Contents
Comparing ARPU and ARPPU: Segmentation vs. Modeling Approaches
How to properly analyze revenue per user metrics in A/B tests. Learn the statistical pitfalls of ARPU vs. ARPPU, when to segment, and how to avoid Simpson's paradox.
Quick Hits
- •ARPU = Total Revenue / All Users; ARPPU = Total Revenue / Paying Users
- •ARPU changes with both conversion and spend-per-payer; ARPPU isolates monetization
- •Comparing ARPPU across groups with different conversion rates can mislead
- •Simpson's paradox: ARPPU up in both segments, down overall—it happens
- •Model conversion and monetization separately, then combine if needed
TL;DR
ARPU (Average Revenue Per User) includes everyone; ARPPU (Average Revenue Per Paying User) conditions on paying. For A/B tests, ARPU is usually preferred because it captures total effect and avoids selection bias. ARPPU can mislead when treatment changes who pays—if treatment converts more low-value users, ARPPU drops even if total revenue rises. This guide covers when to use each, how to segment safely, and how to model the components separately.
The Metrics Defined
ARPU: Average Revenue Per User
$$\text{ARPU} = \frac{\text{Total Revenue}}{\text{Total Users}}$$
Includes: Everyone, payers and non-payers Interpretation: Average revenue generated per user Business alignment: Directly tied to total revenue
ARPPU: Average Revenue Per Paying User
$$\text{ARPPU} = \frac{\text{Total Revenue}}{\text{Number of Payers}}$$
Includes: Only paying users Interpretation: Average spend among those who pay Use case: Understanding monetization depth
The Relationship
$$\text{ARPU} = \text{Conversion Rate} \times \text{ARPPU}$$
Where: $$\text{Conversion Rate} = \frac{\text{Number of Payers}}{\text{Total Users}}$$
The Problem with Comparing ARPPU
Selection Bias in Action
When treatment affects who pays, ARPPU comparisons are biased.
import numpy as np
import pandas as pd
def simulate_selection_bias():
"""
Demonstrate how ARPPU can mislead due to selection bias.
"""
np.random.seed(42)
n = 10000
# Two types of users: high-value (would spend $100) and low-value (would spend $20)

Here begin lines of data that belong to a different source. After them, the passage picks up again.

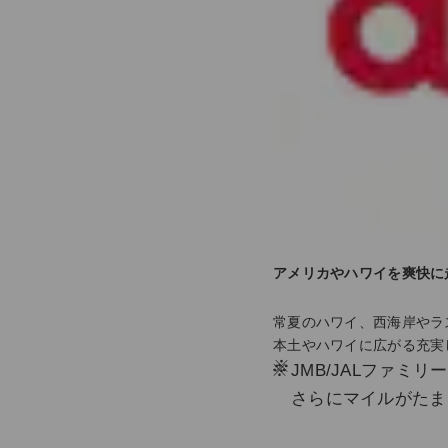
アメリカやハワイを爽快に
常夏のハワイ、西海岸やラ
本土やハワイに広がる充実
※
JMB/JALファミ
さらにマイルがたま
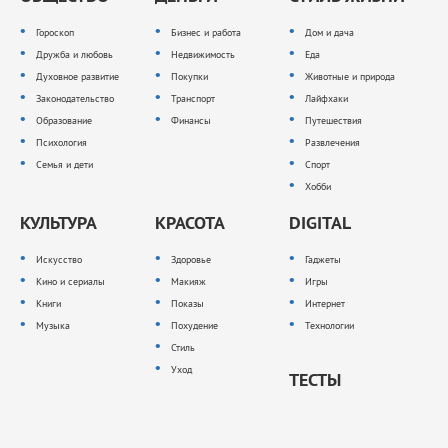
Гороскоп
Бизнес и работа
Дом и дача
Дружба и любовь
Недвижимость
Еда
Духовное развитие
Покупки
Животные и природа
Законодательство
Транспорт
Лайфхаки
Образование
Финансы
Путешествия
Психология
Развлечения
Семья и дети
Спорт
Хобби
КУЛЬТУРА
КРАСОТА
DIGITAL
Искусство
Здоровье
Гаджеты
Кино и сериалы
Макияж
Игры
Книги
Показы
Интернет
Музыка
Похудение
Технологии
Стиль
Уход
ТЕСТЫ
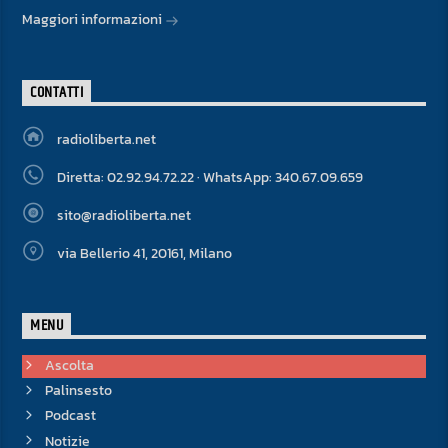
Maggiori informazioni
CONTATTI
radioliberta.net
Diretta: 02.92.94.72.22 · WhatsApp: 340.67.09.659
sito@radioliberta.net
via Bellerio 41, 20161, Milano
MENU
Ascolta
Palinsesto
Podcast
Notizie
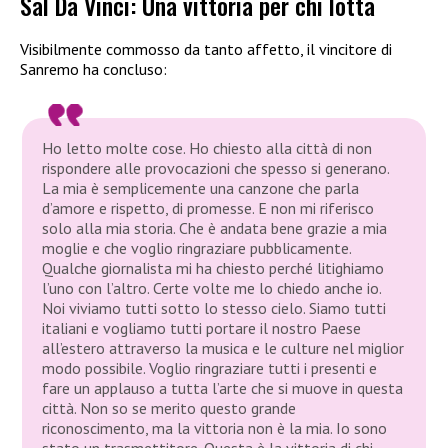
Sal Da Vinci: Una vittoria per chi lotta
Visibilmente commosso da tanto affetto, il vincitore di
Sanremo ha concluso:
Ho letto molte cose. Ho chiesto alla città di non
rispondere alle provocazioni che spesso si generano.
La mia è semplicemente una canzone che parla
d’amore e rispetto, di promesse. E non mi riferisco
solo alla mia storia. Che è andata bene grazie a mia
moglie e che voglio ringraziare pubblicamente.
Qualche giornalista mi ha chiesto perché litighiamo
l’uno con l’altro. Certe volte me lo chiedo anche io.
Noi viviamo tutti sotto lo stesso cielo. Siamo tutti
italiani e vogliamo tutti portare il nostro Paese
all’estero attraverso la musica e le culture nel miglior
modo possibile. Voglio ringraziare tutti i presenti e
fare un applauso a tutta l’arte che si muove in questa
città. Non so se merito questo grande
riconoscimento, ma la vittoria non è la mia. Io sono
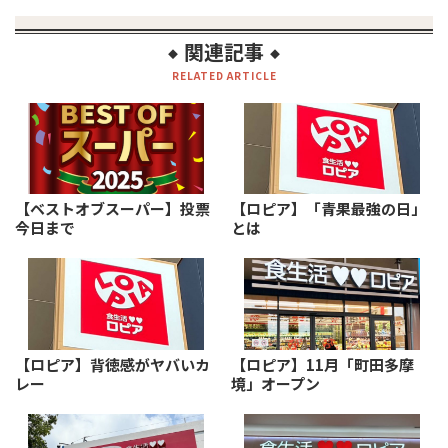
関連記事
◆
◆
RELATED ARTICLE
【ベストオブスーパー】投票
【ロピア】「青果最強の日」
今日まで
とは
【ロピア】背徳感がヤバいカ
【ロピア】11月「町田多摩
レー
境」オープン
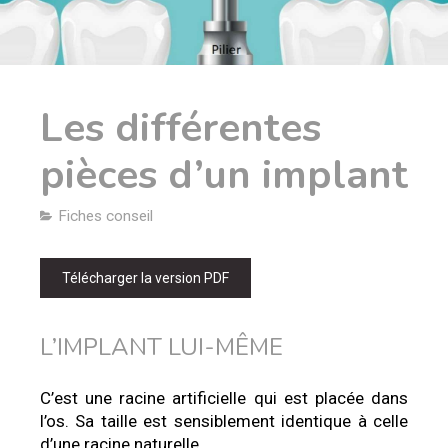
Les différentes
pièces d’un implant
Fiches conseil
Télécharger la version PDF
L’IMPLANT LUI-MÊME
C’est une racine artificielle qui est placée dans
l’os. Sa taille est sensiblement identique à celle
d’une racine naturelle.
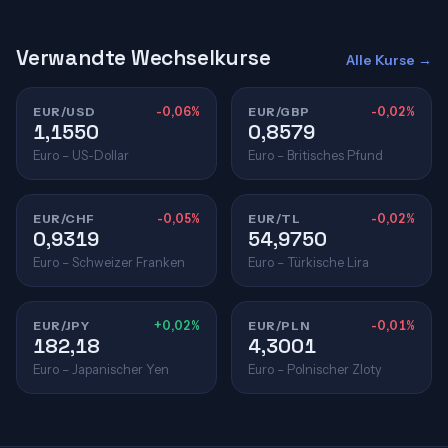
Verwandte Wechselkurse
Alle Kurse →
EUR/USD
-0,06%
EUR/GBP
-0,02%
1,1550
0,8579
Euro – US-Dollar
Euro – Britisches Pfund
EUR/CHF
-0,05%
EUR/TL
-0,02%
0,9319
54,9750
Euro – Schweizer Franken
Euro – Türkische Lira
EUR/JPY
+0,02%
EUR/PLN
-0,01%
182,18
4,3001
Euro – Japanischer Yen
Euro – Polnischer Zloty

user_type = np.random.choice(['high', 'low'], n, p=[0.3, 0.7])
# Control: only high-value users convert (5%)
# Treatment: both types convert more (high: 7%, low: 4%)
group = np.random.choice(['control', 'treatment'], n)
def simulate_revenue(user_type, group):
if group == 'control':
if user_type == 'high':
pays = np.random.random() < 0.05 # 5% conversion
return 100 if pays else 0
else:
pays = np.random.random() < 0.01 # 1% conversion
return 20 if pays else 0
else: # treatment
if user_type == 'high':
pays = np.random.random() < 0.07 # 7% conversion
return 100 if pays else 0
else:
pays = np.random.random() < 0.04 # 4% conversion (big increase!)
return 20 if pays else 0
revenue = [simulate_revenue(ut, g) for ut, g in zip(user_type, group)]
data = pd.DataFrame({
'user_type': user_type,
'group': group,
'revenue': revenue
})
return data
data = simulate_selection_bias()
# Compute metrics by group
results = data.groupby('group').agg({
'revenue': ['sum', 'count', lambda x: (x > 0).sum()]
}).reset_index()
results.columns = ['group', 'total_revenue', 'n_users', 'n_payers']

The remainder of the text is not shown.